To get a better understanding of the numerical fields in the dataset, let's calculate some basic statistics, such as the mean, median, and standard deviation for key variables like `year`, `odometer`, and `price`.


In [5]:
# Query for basic descriptive statistics
query = f"""
SELECT
    MIN(year) AS min_year,
    MAX(year) AS max_year,
    AVG(odometer) AS avg_odometer,
    STDDEV(odometer) AS stddev_odometer,
    AVG(price) AS avg_price,
    STDDEV(price) AS stddev_price
FROM `{table_id}`
WHERE year IS NOT NULL
  AND odometer IS NOT NULL
  AND price IS NOT NULL
  AND time_posted > "2024-05-01"
"""

# Run the query and display results
stats_df = client.query(query).to_dataframe()
stats_df


Unnamed: 0,min_year,max_year,avg_odometer,stddev_odometer,avg_price,stddev_price
0,1900,2025,142849.070393,255739.442183,11623.736006,13660.925348


## Checking for Missing Values

Next, we'll check the dataset for any missing values.
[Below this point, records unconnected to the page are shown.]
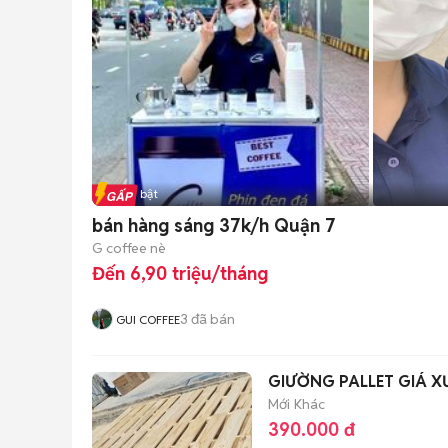
Tin nổi bật
bán hàng sáng 37k/h Quận 7
G coffee nè
Đến 6,90 triệu/tháng
3
đã bán
GUI COFFEE
GIƯỜNG 
Mới
Khác
390.000 đ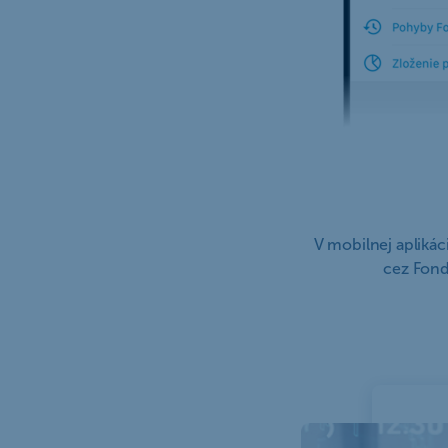
V mobilnej apliká
cez Fon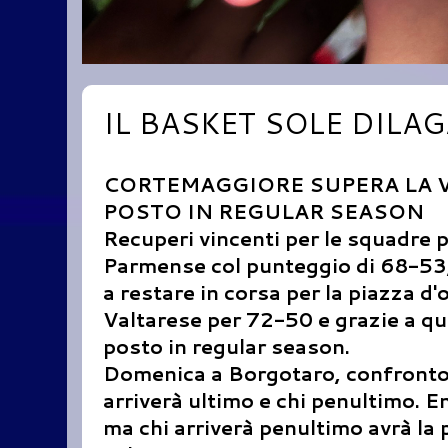
IL BASKET SOLE DILA
CORTEMAGGIORE SUPERA LA V
POSTO IN REGULAR SEASON
Recuperi vincenti per le squadre 
Parmense col punteggio di 68-53,
a restare in corsa per la piazza d
Valtarese per 72-50 e grazie a q
posto in regular season.
Domenica a Borgotaro, confronto 
arriverà ultimo e chi penultimo. 
ma chi arriverà penultimo avrà la p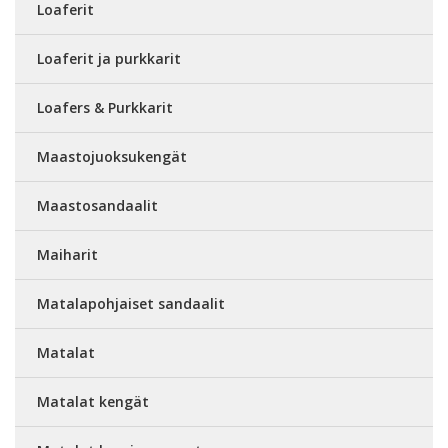
Loaferit
Loaferit ja purkkarit
Loafers & Purkkarit
Maastojuoksukengät
Maastosandaalit
Maiharit
Matalapohjaiset sandaalit
Matalat
Matalat kengät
Identifying fields with missing data will help us determine if we need to address these gaps during data cleaning.


In [6]:
# Query to check for missing values in key columns
query = f"""
SELECT
    COUNT(*) AS total_rows,
    COUNTIF(year IS NULL) AS missing_year,
    COUNTIF(odometer IS NULL) AS missing_odometer,
    COUNTIF(price IS NULL) AS missing_price,
    COUNTIF(make IS NULL) AS missing_make,
    COUNTIF(model IS NULL) AS missing_model
FROM `{table_id}`
WHERE time_posted > "2024-05-01"
"""

# Run the query and display results
missing_df = client.query(query).to_dataframe()
missing_df


Unnamed: 0,total_rows,missing_year,missing_odometer,missing_price,missing_make,missing_model
0,1516083,2934,4361,41650,47310,185793


## Initial Observations and Next Steps

Continue the data exploration, note any observations about the dataset (e.g., ranges, missing values, outliers). These findings will inform your decisions on data cleaning, feature engineering, and model selection for the regression modeling phase.

I'd recommend just pulling down the most recent 6 months or so of data.